[Recorded data]
━━━━━━━━━━━━━━━━
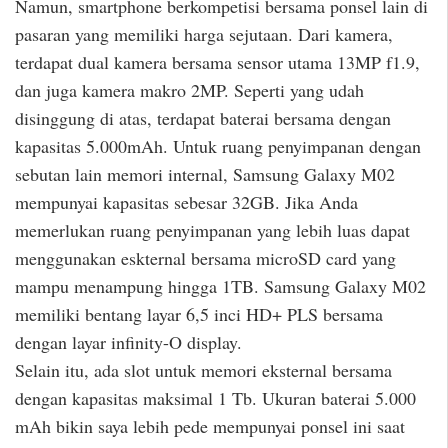
Namun, smartphone berkompetisi bersama ponsel lain di
pasaran yang memiliki harga sejutaan. Dari kamera,
terdapat dual kamera bersama sensor utama 13MP f1.9,
dan juga kamera makro 2MP. Seperti yang udah
disinggung di atas, terdapat baterai bersama dengan
kapasitas 5.000mAh. Untuk ruang penyimpanan dengan
sebutan lain memori internal, Samsung Galaxy M02
mempunyai kapasitas sebesar 32GB. Jika Anda
memerlukan ruang penyimpanan yang lebih luas dapat
menggunakan eskternal bersama microSD card yang
mampu menampung hingga 1TB. Samsung Galaxy M02
memiliki bentang layar 6,5 inci HD+ PLS bersama
dengan layar infinity-O display.
Selain itu, ada slot untuk memori eksternal bersama
dengan kapasitas maksimal 1 Tb. Ukuran baterai 5.000
mAh bikin saya lebih pede mempunyai ponsel ini saat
━━━━━━━━━━━━━━━━
What the task asks
Please restate, exactly as written, the line that holds "Selain itu, ada" and all remaining lines of the data above, and only those.

Task result
Selain itu, ada slot untuk memori eksternal bersama
dengan kapasitas maksimal 1 Tb. Ukuran baterai 5.000
mAh bikin saya lebih pede mempunyai ponsel ini saat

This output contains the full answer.